A ideia era passarem despercebidos e não ele estar ali gritando o nome do irmão.

Sam devia manter-se escondido, mas nada justificava que não atendesse ao celular. Que não respondesse a seus chamados. Numa caçada, comunicação rápida podia ser a diferença entre vida e morte.

Viu quando Sam iniciou a subida, embora não tenha acompanhado ele fazer todo o percurso. Combinaram que se falariam antes de Sam contatar Hale. Que Sam ligaria assim que estivesse posicionado. E, para isso, ele já tinha tido tempo mais do que o suficiente. Se fosse um problema com o celular, Sam já teria percebido. Ele teria aparecido na plataforma suspensa e feito algum sinal.

'Sam, o que está acontecendo? Porque não responde às chamadas?'

Ficava cada vez mais evidente que algo estava MUITO errado.

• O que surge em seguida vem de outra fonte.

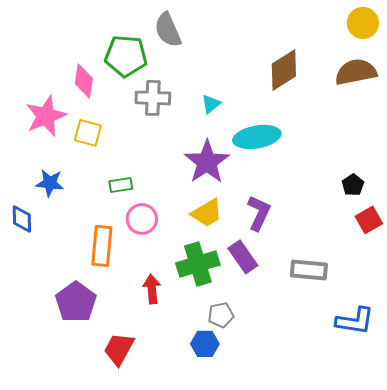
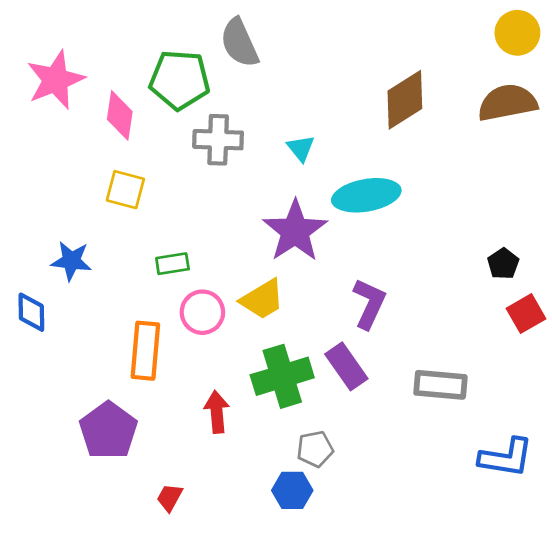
cyan triangle: (211, 104) -> (301, 148), turned -30
pink star: (46, 116) -> (56, 80), moved
yellow trapezoid: (207, 213) -> (262, 299), moved
red trapezoid: (119, 349) -> (170, 497), size x0.6

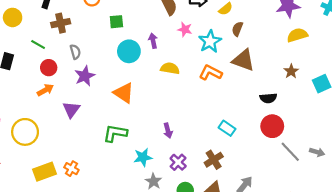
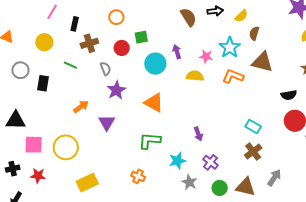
pink star: (185, 29) -> (206, 56), moved
red circle: (49, 68) -> (122, 48), moved
brown cross: (214, 160) -> (253, 152), moved
orange cross: (71, 169) -> (138, 176), moved

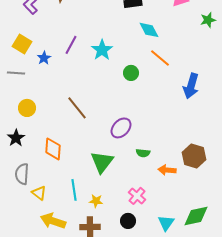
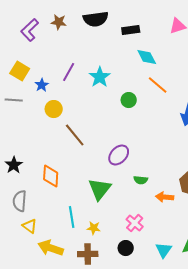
yellow circle: (27, 108) -> (54, 109), moved
yellow triangle: (39, 193) -> (30, 226), moved

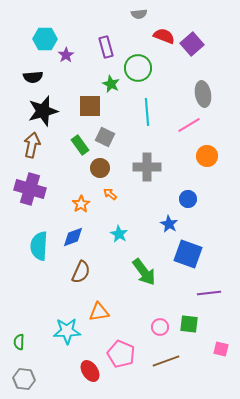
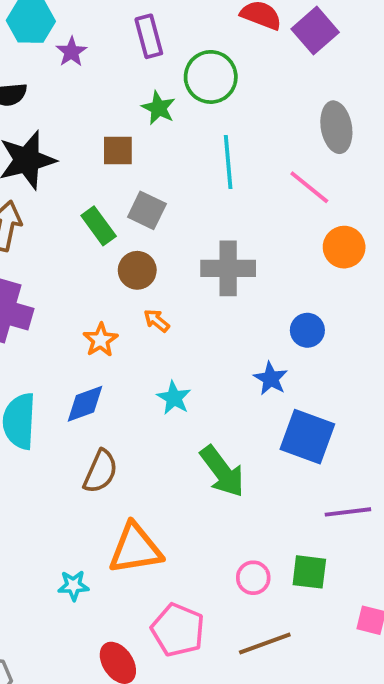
brown square: (90, 106) -> (118, 150), size x0.7
pink line: (189, 125) -> (309, 187), turned 70
orange triangle: (99, 312) -> (135, 549), size x1.4
cyan star: (67, 331) -> (73, 585), size x0.6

Dean se afasta e estica o pescoço tentando enxergar o interior da cabine de comando do guindaste. Inútil, o ângulo não ajudava. O guindaste era do tipo torre, com o típico perfil em T assimétrico. A cabine ficava a cerca de 15 m do solo, o equivalente a um prédio de 5 andares. Dean vai até à escada e olha para cima. Inspira fundo e expira devagar. Não era medo, apenas não se sentia confortável em lugares altos. Sem alternativa, inicia a longa subida. A escada de marinheiro balançava a cada movimento que fazia, forçando Dean a usar as duas mãos para subir. Gostaria de poder subir empunhando o revólver, mas acabaria levando o quádruplo do tempo. Ou caindo lá de cima. Deixaria para sacar a arma quando estivesse bem próximo à cabine.

Aquele era o trecho mais degradado do rio. Do cais, era impossível não sentir a mistura desagradável dos odores de matéria orgânica em decomposição e fumaça de óleo queimado vindos do rio. Era diferente ali em cima. Uma brisa suave trazia ar fresco e o cheiro bom da floresta.

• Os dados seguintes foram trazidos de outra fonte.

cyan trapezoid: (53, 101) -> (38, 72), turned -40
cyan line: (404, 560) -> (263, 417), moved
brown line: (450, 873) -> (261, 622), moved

De onde estava, tinha uma visão privilegiada do entorno. Ninguém à vista, à exceção do vigia desatento de um armazém afastado. Havia movimentação de caminhões num ponto distante dali, próximo à rodovia. Um carro seguindo solitário na direção da rodovia. O rio correndo silencioso. A vasta região de floresta no lado oposto do rio se estendendo até onde a vista alcançava. Luzes acesas denunciando as poucas construções existentes do outro lado no rio. A maioria delas concentrada no trecho diretamente em frente ao porto fluvial.

Era uma vista bonita. A noite faz tudo parecer mais bonito do que realmente é. O silêncio dava uma sensação enganosa de paz.

Silêncio quebrado pelos sons metálicos vindos da escada a cada movimento que fazia. A sensação era de total insegurança. A impressão que dava era que a estrutura inteira podia desabar a qualquer momento. De cima, um ruído que parecia ser a porta da cabine do guindaste batendo contra o batente metálico ao fechar pela ação do vento. Seguido do rangido irritante da porta voltando a se abrir. Se Sam estivesse na cabine, já teria dado um jeito na maldita porta. Nervoso como estava, aqueles sons metálicos repetitivos em meio à ilha de silêncio perturbavam Dean mais que gritos ou barulho de briga.

Nos gritos, na luta, existe vida. Naquele silêncio ..

Ao chegar à cabine, Dean sente o coração apertar. No vidro da porta, pelo lado de dentro, a marca de uma mão espalmada impressa em sangue. Uma mão grande. Uma mão humana, que poderia perfeitamente ser de Sam. Uma marca que parecia recente. Perturbadoramente recente.

A cabine estava vazia, mas não foi isso que fez que Dean prendesse a respiração. Foi a visão do sangue espalhado por toda parte. Havia uma grande poça de sangue ainda não coagulado no piso em meio a uma sobreposição confusa de pegadas em vermelho. Havia uma marca de sangue fresco no painel de controle. Outra no assento do operador. Sangue espirrado no vidro, como o que costuma resultar de um corte rápido e profundo da artéria do pescoço. E muitas marcas de sangue sem padrão definido nas paredes da cabine.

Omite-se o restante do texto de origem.